Secretary of State Antony Blinken will reaffirm the strength of the US-India bilateral relationship during his visit to India and will have the opportunity to discuss matters of shared interests, officials have said.
Blinken arrived in New Delhi Wednesday night after his Central Asia trip. He is in New Delhi primarily to attend the G20 Foreign Ministers meeting. On the sidelines of the meeting, he will have a meeting with his counterparts from Quad countries and participate in a panel discussion with them.
"Secretary Blinken will reaffirm the strength of the US-India relationship and express our commitment to continue working together and in groups like the Quad to advance economic growth for our two countries and expand cooperation as we have our shared priorities," White House Press Secretary Karine Jean-Pierre told reporters at a news conference on Wednesday.
Quad is comprised of Japan, India, Australia and the United States. The four countries had in 2017 given shape to the long-pending proposal of setting up the "Quad" or the Quadrilateral coalition to counter China's aggressive behaviour in the Indo-Pacific region.
China is engaged in hotly contested territorial disputes in the South and East China Seas. Beijing has also made substantial progress in militarising its man-made islands in the past few years.
Beijing claims sovereignty over all of the South China Sea. But Vietnam, Malaysia, the Philippines, Brunei and Taiwan have counterclaims. In the East China Sea, China has territorial disputes with Japan.
Blinken would also hold bilateral talks with External Affairs Minister S Jaishankar.
"Namaste, India!" Blinken's Deputy Spokesperson Vedant Patel said on the landing of Blinken in New Delhi.
"Secretary Blinken has arrived in New Delhi for the G-20 FMM (foreign ministers meeting) and to strengthen the US-India strategic partnership, which is founded on our shared values including a commitment to democracy and the rules-based international system," Patel said in a tweet.
Soon after the landing of Blinken in New Delhi, State Department Spokesperson Ned Price told reporters that he will attend the G20 meeting and take part in the Raisina Dialogue.
He will also have an opportunity to engage on a bilateral basis with (his counterpart) Jaishankar, and other senior Indian leaders, he said.

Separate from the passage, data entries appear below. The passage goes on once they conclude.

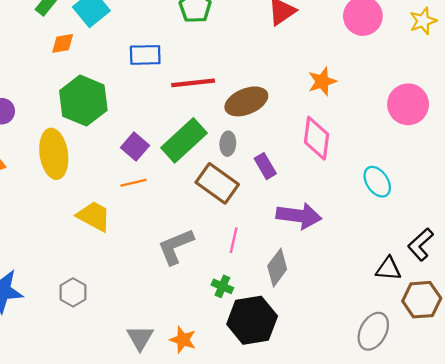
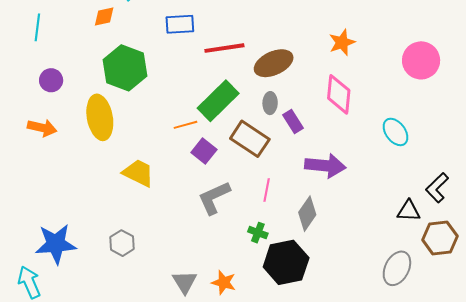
gray ellipse: (228, 144) -> (270, 103), moved
purple square: (135, 147) -> (204, 151), moved
orange line: (134, 183) -> (186, 125), moved

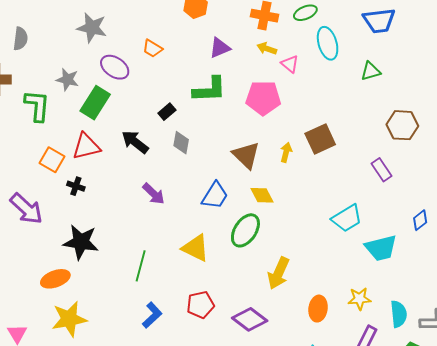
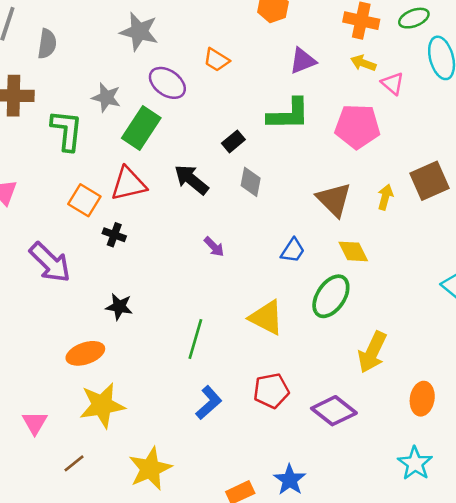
purple arrow: (154, 194) -> (214, 247), size x0.7
blue trapezoid: (215, 195) -> (293, 251), size x0.7
black star: (81, 242) -> (119, 307), size x0.6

"Our relationship with India is a global strategic partnership. It is a partnership that is broad; it is a partnership that is deep and comprehensive. So, they'll have an opportunity to discuss the issues that will dominate the agenda within the G20," Price said.
"They’ll have an opportunity to discuss some of the new areas of partnership between the United States and India, including when it comes to technology, including when it comes to the cyber realm, including when it comes to the ways in which we are attempting to integrate our partner, India, into our broader set of partnerships across the world including through I2U2, the partnership that brings together the United States, India, Israel, and the United Arab Emirates," he said.

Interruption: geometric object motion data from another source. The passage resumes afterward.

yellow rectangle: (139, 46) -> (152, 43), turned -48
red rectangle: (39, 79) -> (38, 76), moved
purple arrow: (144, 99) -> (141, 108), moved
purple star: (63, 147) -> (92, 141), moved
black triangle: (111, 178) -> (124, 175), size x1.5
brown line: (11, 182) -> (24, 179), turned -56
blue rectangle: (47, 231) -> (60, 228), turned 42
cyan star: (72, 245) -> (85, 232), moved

Blinken will have an opportunity to discuss the shared vision for a free Indo-Pacific, and broadly he'll have an opportunity to talk about what is a bedrock of the partnership between the United States and India, Price said.
"What unites our two countries are common interests. We all share an interest in a free and open Indo-Pacific region. But our people and the deep people-to-people ties are also predicated on the shared values between our two countries," he said.
"Of course, as two of the largest democracies in the world, we always discuss these issues knowing that we can learn from one another, and our engagement puts us in a position to strengthen our own democracies," Price said.
Responding to a question, Price said G20 is an important forum.
"We are supportive of India’s leadership and its effective stewardship of the G20 this year, and it's an important forum where, as guided by the Indian leadership this year, participants will be able to talk about the issues that matter most to the people that are represented by this forum," he said.
They'll have an opportunity to talk about food security, to talk about energy, health security, common challenges like fentanyl and narcotics, he said.
"The G20 is not principally a security forum, but as the leaders recognized in Bali under Indonesia’s leadership last year, security issues do have implications for all of these issues that the G20 countries care about.
"What we saw coming out of the G20 finance ministers meeting last weekend was a very clear manifestation that the G20 is determined to make progress, to address and confront these common challenges, and to the extent, there are divides within the G20, it is Russia, it is China that find themselves isolated," Price said.